The Franklin Johnstown Federal Credit Union does not solicit personal/private information via email. If you receive such an email, do not open it. Delete it at once! Please notify the credit union if you receive an email asking for such information. Thank you!
Emails are being sent in the same of CUNA and NCUA. The CUNA phish uses a subject line: “Get your 50.00$ Reward Survey with Credit Union National Assocation.” The message includes the America’s Credit Unions brand logo. The text of the NCUA message is addressed to “Dear National Credit Union Administration Customer,” offers a survey with five easy questions, and a $50 credit to the recipient’s account. Neither CUNA nor NCUA are financial institutions; they don’t have consumer accounts. The recipient message asks the reciption to click on the link. There, the recipient is asked for financial information. You should not click on the links provided, and delete the email immediately.
Q: Increasingly, we’re hearing from some of our members that they’re receiving e-mails supposedly coming from NCUA and their so-called “NCUA Account Review Department” that asks for personal account verification information as part of a regular screening of activity in the FCU network.

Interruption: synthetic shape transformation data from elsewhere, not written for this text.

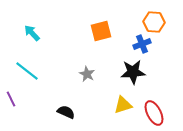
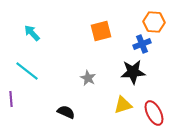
gray star: moved 1 px right, 4 px down
purple line: rotated 21 degrees clockwise
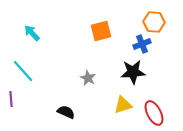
cyan line: moved 4 px left; rotated 10 degrees clockwise
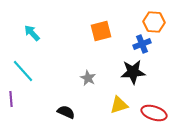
yellow triangle: moved 4 px left
red ellipse: rotated 45 degrees counterclockwise
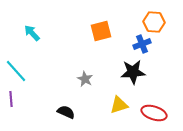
cyan line: moved 7 px left
gray star: moved 3 px left, 1 px down
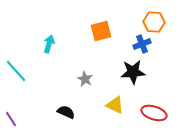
cyan arrow: moved 17 px right, 11 px down; rotated 60 degrees clockwise
purple line: moved 20 px down; rotated 28 degrees counterclockwise
yellow triangle: moved 4 px left; rotated 42 degrees clockwise
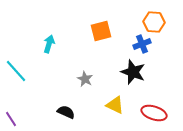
black star: rotated 25 degrees clockwise
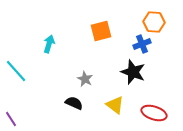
yellow triangle: rotated 12 degrees clockwise
black semicircle: moved 8 px right, 9 px up
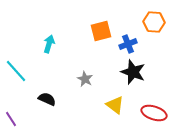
blue cross: moved 14 px left
black semicircle: moved 27 px left, 4 px up
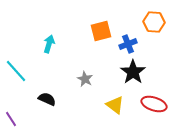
black star: rotated 15 degrees clockwise
red ellipse: moved 9 px up
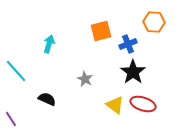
red ellipse: moved 11 px left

We realize this is some kind of phishing scam, but now that we know about it, what should we do next?
A: The attempted e-mail scam infecting your members’ e-mail inbox sounds a lot like the well-known Nigerian letter phishing fraud we’ve heard so much about the past few years. We all know that NCUA does not send e-mails to individual credit union members soliciting personal account information.
When your members or your credit union become aware of this type of e-mail fraud, report it as soon as possible by logging on to www.ncua.gov/phishing/phishing.htm. Then, forward the fraudulent phishing e-mail to NCUA at Phishing@ncua.gov.
Additionally, you can file formal complaints concerning any suspected fraudulent e-mail with the Internet Fraud Complaint Center (IFCC) at www.ic3.gov. The IFCC is a partnership between the Federal Bureau of Investigation and the National White Collar Crime Center.
“Ask the Fraud Rx-pert” is a bi-weekly feature in Highway, covering fraud-related issues. If you wish to submit a question or topic, please reply to firstname.lastname@example.org.
Use Caution when placing orders, either through the internet or by mail. Always read the fine print associated with the order. You may be agreeing to something that could end up costing you in the long run. Some items associated with this scam include agreeing to a health benefit program or a magazine subscription. These normally happen when you are paying with a credit or debit card. You realize you’ve been scammed when the charges show up on your monthly statement. Always review your statements carefully to be sure all charges are authorized.